___ Task inputs

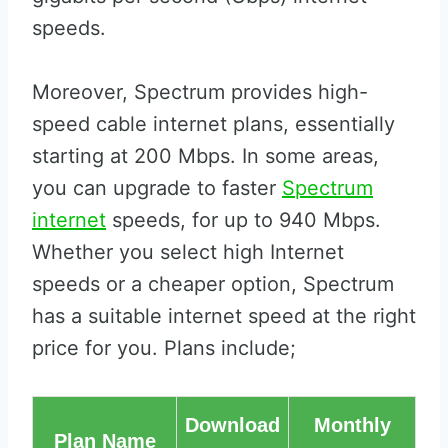
speeds.
Moreover, Spectrum provides high-
speed cable internet plans, essentially
starting at 200 Mbps. In some areas,
you can upgrade to faster
Spectrum
internet
speeds, for up to 940 Mbps.
Whether you select high Internet
speeds or a cheaper option, Spectrum
has a suitable internet speed at the right
price for you. Plans include;
Download
Monthly
Plan Name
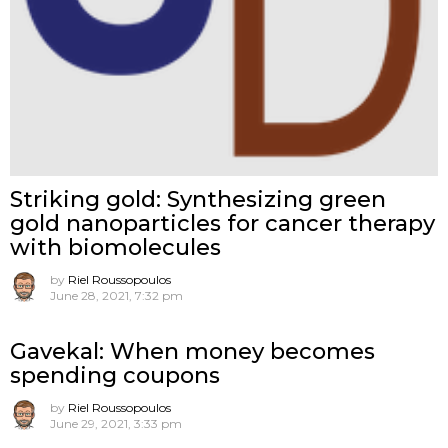
Striking gold: Synthesizing green
gold nanoparticles for cancer therapy
with biomolecules
by
Riel Roussopoulos
June 28, 2021, 7:32 pm
Gavekal: When money becomes
spending coupons
by
Riel Roussopoulos
June 29, 2021, 3:33 pm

______

▸ **Task requirements**
Your answer must be the lines from the opening line of the entries through the line holding "speeds or a cheaper option, Spectrum", written out exactly and without any picture.

▸ **Task response**
speeds.
Moreover, Spectrum provides high-
speed cable internet plans, essentially
starting at 200 Mbps. In some areas,
you can upgrade to faster
Spectrum
internet
speeds, for up to 940 Mbps.
Whether you select high Internet
speeds or a cheaper option, Spectrum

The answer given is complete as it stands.